Ronan stared at the twin tags floating above the almost-turtle’s head. It wasn’t a turtle head, though, but a beak like an octopus would have. There was also the matter of the tentacles that protruded from the back of its shell. There were… too many to count, and Ronan didn’t particularly want to stare at the writhing mass of barbed flesh for too long.
[Tentoise - MINI BOSS][Mutated Kaiju Lv.399]
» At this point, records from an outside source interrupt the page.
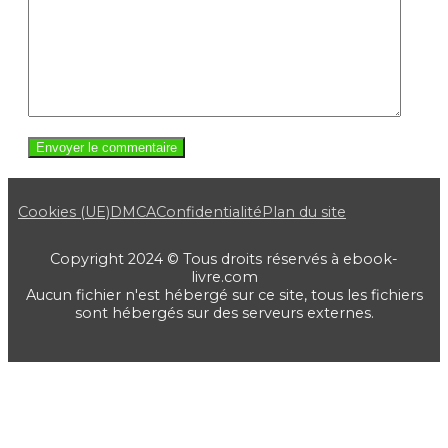
Cookies (UE)
DMCA
Confidentialité
Plan du site
Copyright 2024 © Tous droits réservés à ebook-
livre.com
Aucun fichier n'est hébergé sur ce site, tous les fichiers
sont hébergés sur des serveurs externes.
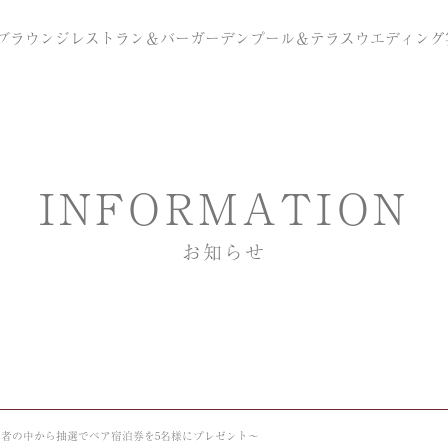
ブラウンジ
レストラン＆バー
ガーデンプール＆テラス
ウエディング
INFORMATION
お知らせ
票者の中から抽選でペア宿泊券を5名様にプレゼント～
A second mini-boss had appeared. Right as Ronan was on the cusp of a magical breakthrough. He supposed it was ironic timing. Nonetheless it made for a troublesome situation.
Spinodoxis was not letting up its assault. If anything he thought that the jets of water were growing more powerful as time passed. Now he also had to worry about barbed tentacles and whatever else the new kaiju had to throw at him. Truly a nightmare.
Ronan was not going to let that get him down. He was on the verge of understanding something deeper about mana and magic and he refused to let some big ugly monsters stop him from accomplishing it. He continued to unleash Ethereal Slash, only now he tossed a few in the direction of the new mini-boss.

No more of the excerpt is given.